Introduction

ONNX-MLIR project comes with an executable onnx-mlir capable of compiling onnx models to a shared library. In this documentation, we demonstrate how to interact programmatically with the compiled shared library using ONNX-MLIR's Runtime API.

C Runtime API

Data Structures

OMTensor is the data structure used to describe the runtime information (rank, shape, data type, etc) associated with a tensor input or output.

OMTensorList is the data structure used to hold a list of pointers to OMTensor so that they can be passed into and out of the compiled model as inputs and outputs.

Model Entry Point Signature

All compiled model will have the same exact C function signature equivalent to:

OMTensorList* run_main_graph(OMTensorList*);

Intuitively, the model takes a list of tensors as input and returns a list of ensors as output.

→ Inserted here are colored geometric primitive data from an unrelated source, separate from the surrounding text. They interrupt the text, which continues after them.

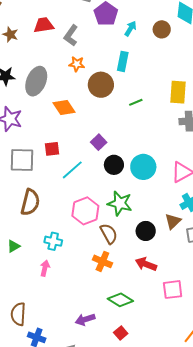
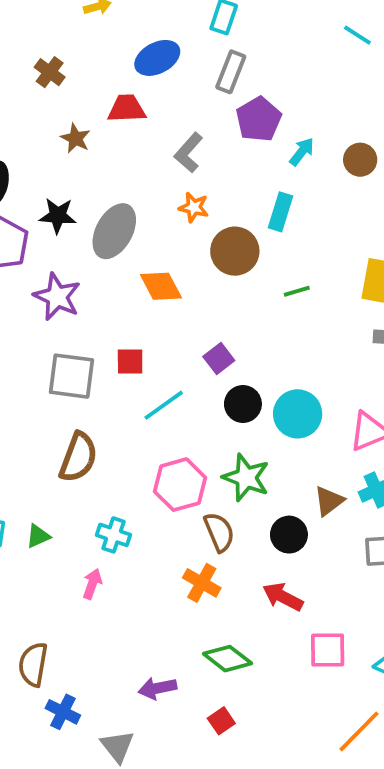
red trapezoid: (44, 25) -> (127, 109), moved
brown triangle: (173, 221) -> (329, 501), moved

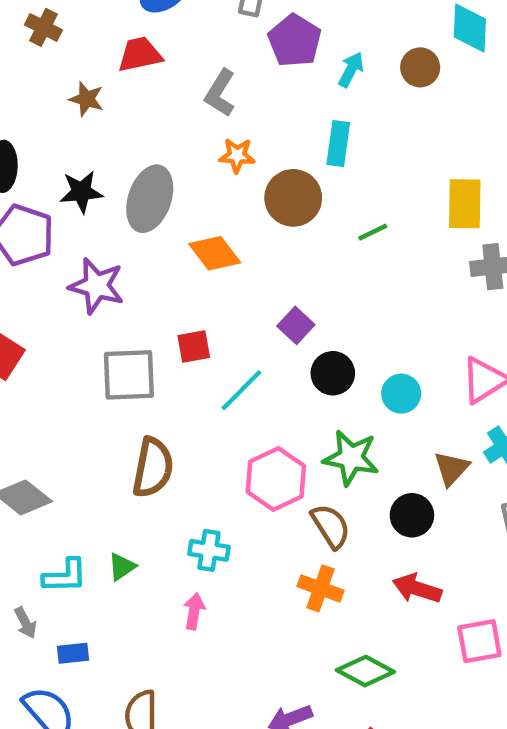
cyan circle: (298, 414) -> (401, 394), moved, size x0.7

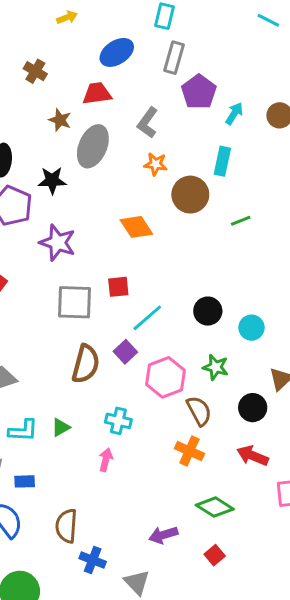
gray ellipse: (150, 199) -> (93, 146), moved
purple square: (296, 325) -> (125, 352), moved
green star: (351, 458) -> (216, 367), size x0.7

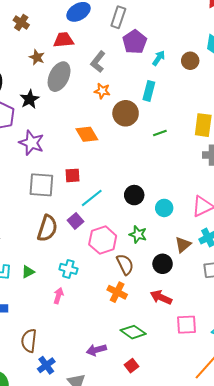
black star: (52, 180) -> (30, 99), turned -30
blue cross: (93, 560) -> (46, 365), turned 30

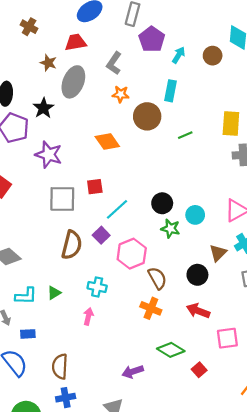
green star: (138, 234) -> (170, 229), moved
blue cross: (46, 365) -> (66, 398), moved, turned 30
red square: (131, 366) -> (199, 370), moved

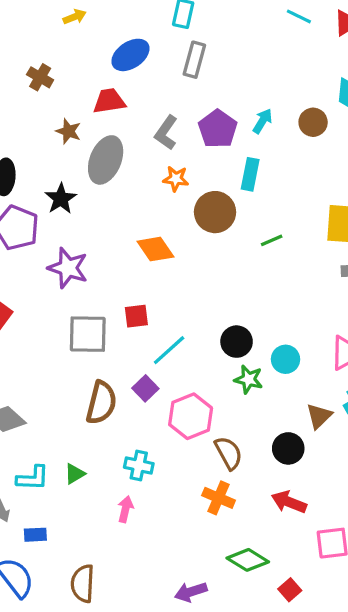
purple pentagon: (152, 39) -> (218, 129), moved

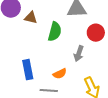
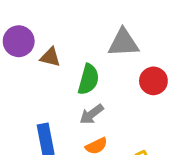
gray arrow: (79, 54) -> (92, 114), moved, turned 35

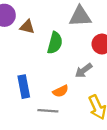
gray arrow: (92, 114) -> (84, 70), moved

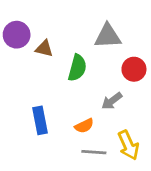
gray line: (48, 111) -> (94, 152), moved

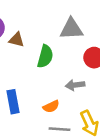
gray arrow: (112, 101) -> (75, 85), turned 30

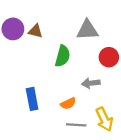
brown triangle: (17, 40) -> (35, 31), moved

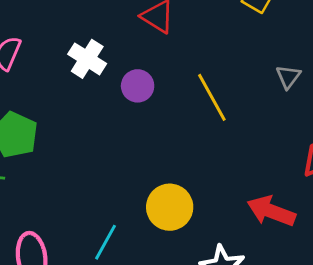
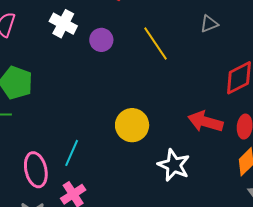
gray triangle: (288, 77) -> (209, 24), turned 36
cyan line: (105, 242) -> (72, 153), moved

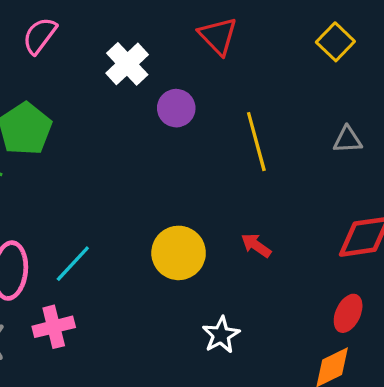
red arrow: (205, 122) -> (256, 245), moved, size x0.6
white star: (174, 165) -> (221, 335), size x0.7

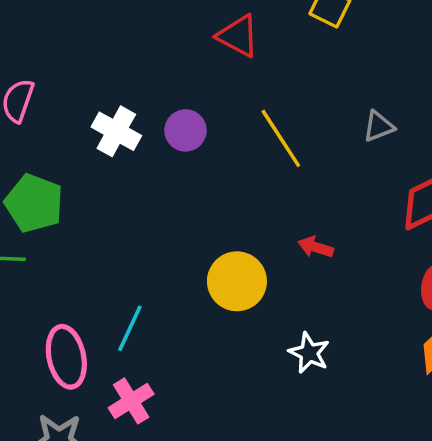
red triangle: (218, 36) -> (238, 36), moved
white cross: (127, 64) -> (116, 131), moved
gray triangle: (348, 140) -> (379, 126), moved

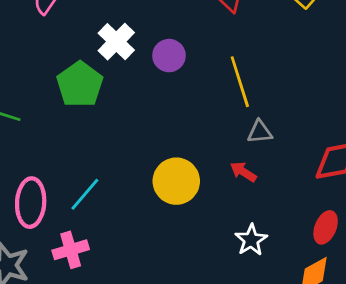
gray triangle: (379, 126) -> (260, 132), moved
green pentagon: (34, 203) -> (80, 84), moved
white star: (309, 353) -> (251, 240), moved

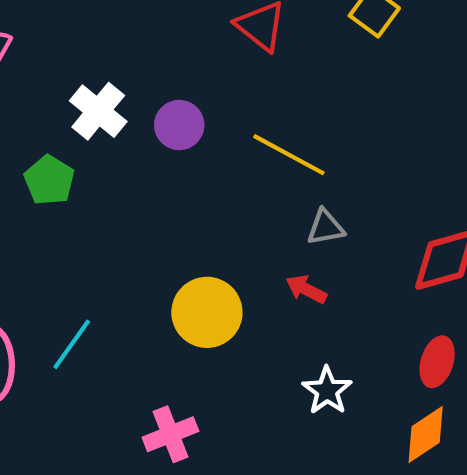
yellow line: (240, 82) -> (289, 155), turned -39
green pentagon: (80, 84) -> (49, 180), size x0.7
pink cross: (71, 250) -> (170, 434), moved

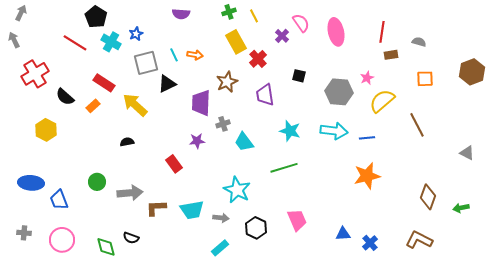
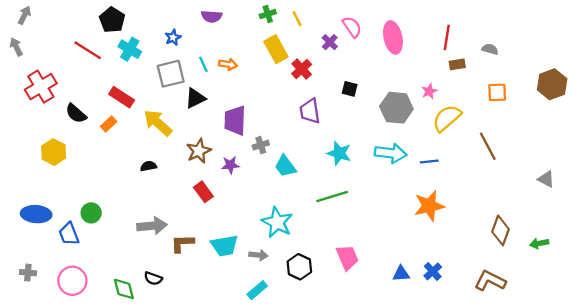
blue star: (136, 34) -> (173, 37), moved
brown star: (227, 82) -> (199, 151), moved
green circle: (97, 182) -> (91, 213), moved
blue cross: (370, 243) -> (433, 271), moved

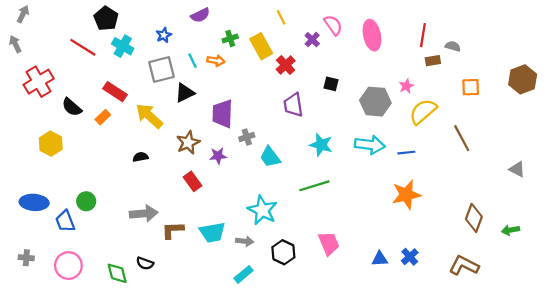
green cross: (268, 14) -> (230, 38), moved
purple semicircle: (212, 16) -> (200, 15), turned -30
gray semicircle: (490, 49) -> (453, 46), moved

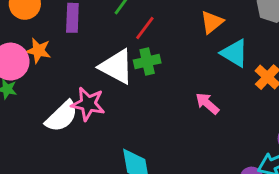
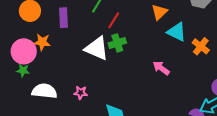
pink star: (88, 104) -> (81, 93), moved, size x0.6
white semicircle: (62, 116) -> (44, 91), moved, turned -125

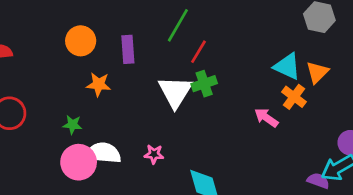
orange triangle: (159, 12) -> (317, 72), moved
orange cross: (201, 46) -> (294, 97), moved
white triangle: (97, 48) -> (175, 92), turned 40
pink circle: (24, 51) -> (79, 162), moved

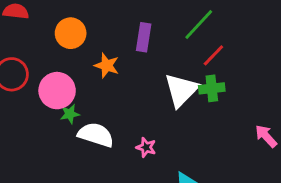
orange circle: (81, 41) -> (71, 33), moved
green star: (72, 125) -> (70, 114), moved, turned -30
pink circle: (79, 162) -> (57, 91), moved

Invoke Models Using C Runtime

API

We demonstrate using the API functions to run a simple ONNX model consisting of an add operation. To create such an onnx model, use this python script

To compile the above model, run onnx-mlir add.onnx and a binary library "add.so" should appear. We can use the following C code to call into the compiled function computing the sum of two inputs:

#include <OnnxMlirRuntime.h>
#include <stdio.h>
OMTensorList *run_main_graph(OMTensorList *);
int main() {
  // Shared shape & rank.
  int64_t shape[] = {2, 2};
  int64_t rank = 2;
  // Construct x1 omt filled with 1.
  float x1Data[] = {1., 1., 1., 1., 1., 1.};
  int64_t *x1Shape = {2, 2};
  OMTensor *x1 = omTensorCreate(x1Data, shape, rank, ONNX_TYPE_FLOAT);
  // Construct x2 omt filled with 2.
  float x2Data[] = {2., 2., 2., 2., 2., 2.};
  int64_t *x2Shape = {2, 2};
  OMTensor *x2 = omTensorCreate(x2Data, shape, rank, ONNX_TYPE_FLOAT);
  // Construct a list of omts as input.
  OMTensor *list[2] = {x1, x2};
  OMTensorList *input = omTensorListCreate(list, 2);
  // Call the compiled onnx model function.
  OMTensorList *outputList = run_main_graph(input);
  // Get the first omt as output.
  OMTensor *y = omTensorListGetOmtByIndex(outputList, 0);
  float *outputPtr = (float *)omTensorGetDataPtr(y);
  // Print its content, should be all 3.
  for (int i = 0; i < 6; i++)
    printf("%f ", outputPtr[i]);
  return 0;
}

Compile with gcc main.c add.so -o add, you should see an executable add appearing. Run it, and the output should be:

3.000000 3.000000 3.000000 3.000000 3.000000 3.000000

Exactly as it should be.

Reference

For full reference to available C Runtime API, refer to include/onnx-mlir/Runtime/OMTensor.h and include/onnx-mlir/Runtime/OMTensorList.h.